Facing the Wave

When I was a child, my big sister and our friend Lucy B. (for whom my Lucy was partly named), taught me and my little sister to body surf in the ocean. Standing out in the water, watching a roller approach, swelling larger and larger, finally rearing over my head, I was always half-afraid. If you caught it right, you were picked up and carried like an arrow zinging through the crest, to wash up, laughing and exhilarated, in the shallows. But if you caught it wrong, the wave would smash you to the bottom and grind you into the sand.

This memory has remained with me as a metaphor all my life. Whenever I have looked ahead to a task that overwhelmed me, I have remembered watching the approach of a wave.

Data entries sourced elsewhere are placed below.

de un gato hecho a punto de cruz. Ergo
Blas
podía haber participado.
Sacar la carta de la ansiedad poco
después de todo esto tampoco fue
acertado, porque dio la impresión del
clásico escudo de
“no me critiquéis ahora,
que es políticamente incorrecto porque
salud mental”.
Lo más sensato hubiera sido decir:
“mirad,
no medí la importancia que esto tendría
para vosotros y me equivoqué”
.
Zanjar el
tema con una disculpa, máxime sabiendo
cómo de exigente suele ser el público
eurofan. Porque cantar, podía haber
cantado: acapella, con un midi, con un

I have also remembered the body-surfing safety tip I was taught as a child: if you’re not ready or plain scared, just dive through the wave to the calm water that lies beyond. How many times have I longed to dive through a schedule I dreaded, and emerge safely on the other side?

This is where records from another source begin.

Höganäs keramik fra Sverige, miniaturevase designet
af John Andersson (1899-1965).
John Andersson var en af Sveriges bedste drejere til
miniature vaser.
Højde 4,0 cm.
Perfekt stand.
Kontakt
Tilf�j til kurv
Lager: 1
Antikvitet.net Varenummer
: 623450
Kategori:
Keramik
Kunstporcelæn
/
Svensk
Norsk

Right now I’m watching a big wave of intimidating tasks roll in. Over the next five days I have to:

1. butcher the last 4 of my 35 meat birds (neglected when I ran out of energy, and now gigantic), leaving the sheep stall free so I can

2. entice five large hogs to follow me in from the back acres into the barn where they will be safely enclosed as I

3. reinforce and cover my truck stake rack and

4. build a sturdy enclosed ramp up the truck tailgate and

5. somehow load the five big pigs and

6. drive the pigs to slaughter on Monday and

7. bring home my frozen lamb meat, stash it temporarily in the camp freezer, and begin alerting customers while I

8. await delivery of my new freezer at the farm and

9. muck out the deep bedding in the sheep stall and

10. pull the fence and cut young poplars along a border of Betty’s pasture so I can get a borrowed stock trailer into the field and

11. run all the sheep up the pasture and into the catch pen, making it easier to

12. load the flock and bring them home for winter.

These are only the highlights of my list — the new parts for my manure spreader arrived last night, so that repair job will be in there somewhere — but give an idea of the big roller looming on my horizon.

Many of the tasks, individually, have me intimidated. Considering them together, I am breathing through my nose and trying not to gulp with dread. Today I woke up at 2 AM, my mind racing.